2:05 am on Jan 30, 2006 (gmt 0)

10+ Year Member



I am thinking of registering a name that is 4 words long.

apple, orange, banana, pear.

I'm thinking of registering appleorangebananapear.com AND apple-orange-banana-pear.com.

Q. Do people prefer a name with or without hyphens?

BillyS

4:44 pm on Mar 8, 2006 (gmt 0)

WebmasterWorld Senior Member 10+ Year Member



>>not if it is just one hyphen; but once you start having 3 or 4, then the domain becomes clearly suspect, because there are very few times where you'd want a long domain like that if you are not trying to spam the URL.

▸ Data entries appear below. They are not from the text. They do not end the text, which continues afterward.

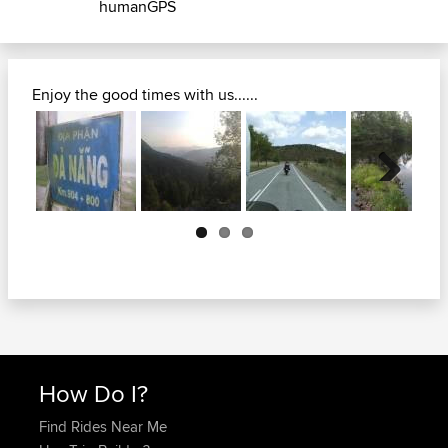
humanGPS
Enjoy the good times with us......
Next
How Do I?
Find Rides Near Me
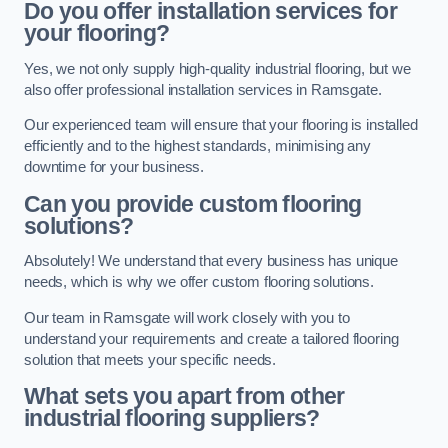
Do you offer installation services for
your flooring?
Yes, we not only supply high-quality industrial flooring, but we
also offer professional installation services in Ramsgate.
Our experienced team will ensure that your flooring is installed
efficiently and to the highest standards, minimising any
downtime for your business.
Can you provide custom flooring
solutions?
Absolutely! We understand that every business has unique
needs, which is why we offer custom flooring solutions.
Our team in Ramsgate will work closely with you to
understand your requirements and create a tailored flooring
solution that meets your specific needs.
What sets you apart from other
industrial flooring suppliers?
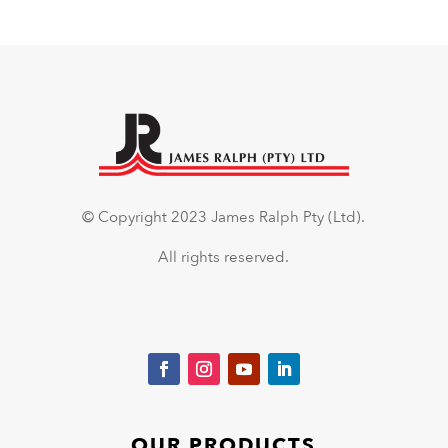
© Copyright 2023 James Ralph Pty (Ltd).
All rights reserved.
OUR PRODUCTS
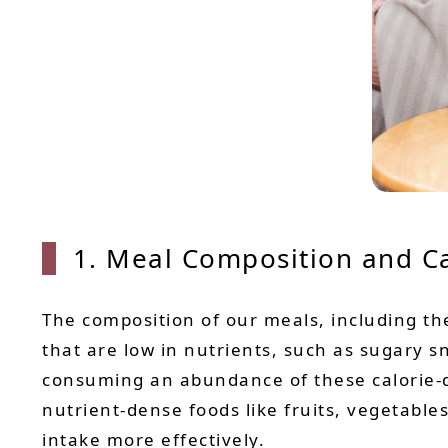
1. Meal Composition and Ca
The composition of our meals, including the
that are low in nutrients, such as sugary s
consuming an abundance of these calorie-d
nutrient-dense foods like fruits, vegetabl
intake more effectively.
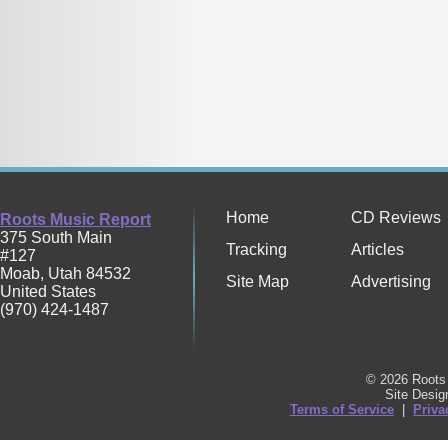
Home
CD Reviews
Roots Music Report
375 South Main
Tracking
Articles
#127
Moab
,
Utah
84532
Site Map
Advertising
United States
(970) 424-1487
© 2026 Roots 
Site Desi
Terms of Service
|
Priva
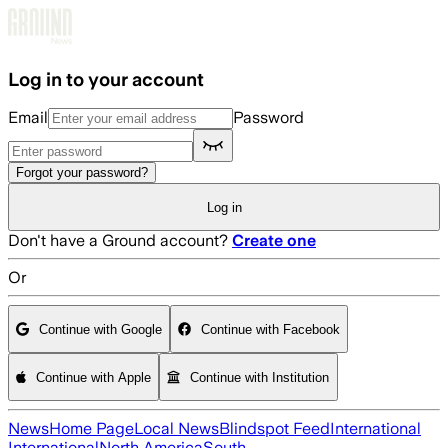
Skip to main content
Log in to your account
Email
Password
Forgot your password?
Log in
Don't have a Ground account?
Create one
Or
Continue with Google
Continue with Facebook
Continue with Apple
Continue with Institution
News
Home Page
Local News
Blindspot Feed
International
International
North America
South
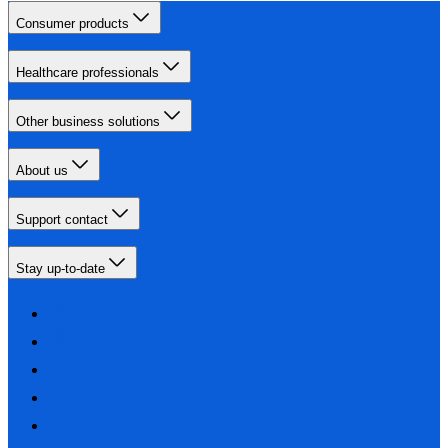
Consumer products
Healthcare professionals
Other business solutions
About us
Support contact
Stay up-to-date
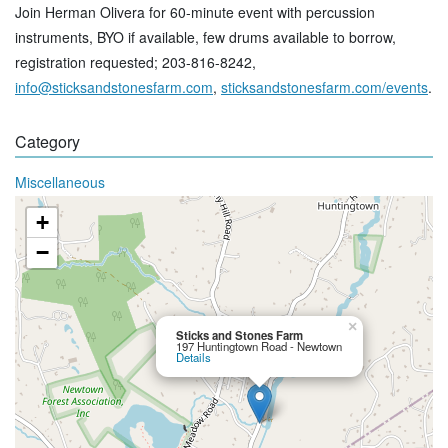
Join Herman Olivera for 60-minute event with percussion
instruments, BYO if available, few drums available to borrow,
registration requested; 203-816-8242,
info@sticksandstonesfarm.com
,
sticksandstonesfarm.com/events
.
Category
Miscellaneous
+
−
×
Sticks and Stones Farm
197 Huntingtown Road - Newtown
Details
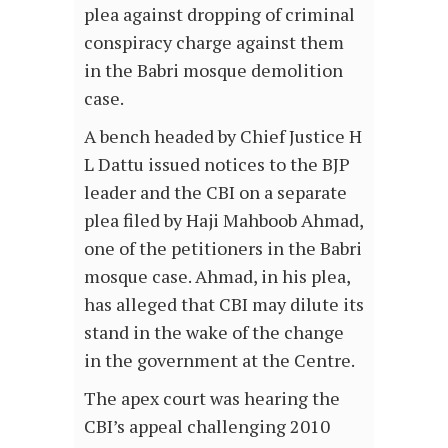
plea against dropping of criminal
conspiracy charge against them
in the Babri mosque demolition
case.
A bench headed by Chief Justice H
L Dattu issued notices to the BJP
leader and the CBI on a separate
plea filed by Haji Mahboob Ahmad,
one of the petitioners in the Babri
mosque case. Ahmad, in his plea,
has alleged that CBI may dilute its
stand in the wake of the change
in the government at the Centre.
The apex court was hearing the
CBI’s appeal challenging 2010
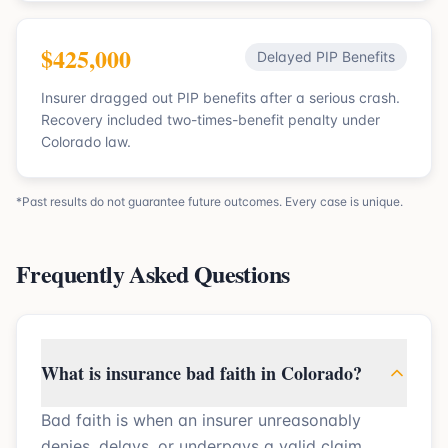
$425,000
Delayed PIP Benefits
Insurer dragged out PIP benefits after a serious crash.
Recovery included two-times-benefit penalty under
Colorado law.
*Past results do not guarantee future outcomes. Every case is unique.
Frequently Asked Questions
What is insurance bad faith in Colorado?
Bad faith is when an insurer unreasonably
denies, delays, or underpays a valid claim.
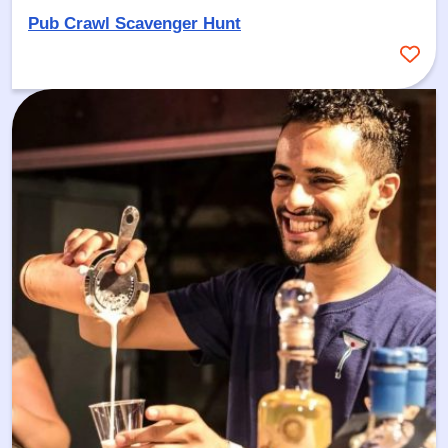
Pub Crawl Scavenger Hunt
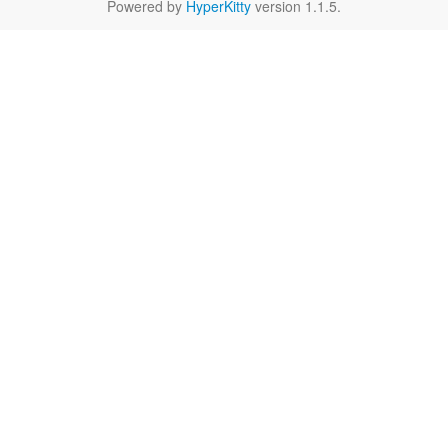
Powered by
HyperKitty
version 1.1.5.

Matt says no (I just read it too), do you have some inside information to the contrary?

ashear

5:08 pm on Mar 8, 2006 (gmt 0)

10+ Year Member



If you want someone to be able to return to the site, you would be better off using a simple catchy clean name. Like Fandango, as a marketer I love that one.

Kufu

5:11 pm on Mar 8, 2006 (gmt 0)

10+ Year Member



I've read on Matt's blog on many occasions where he points out domains which have multiple hyphens, as spam sites.

Please keep in mind that I am not saying having a single hyphen is bad. Two is probably ok too, but once the domain has three or more hyphens then it would at least be suspect in my book. I personally would not click on a link which has a multiple-hyphen TLD. So even if the search engines don't see 3 or 4 hyphens as a problem, why risk not getting someone's click?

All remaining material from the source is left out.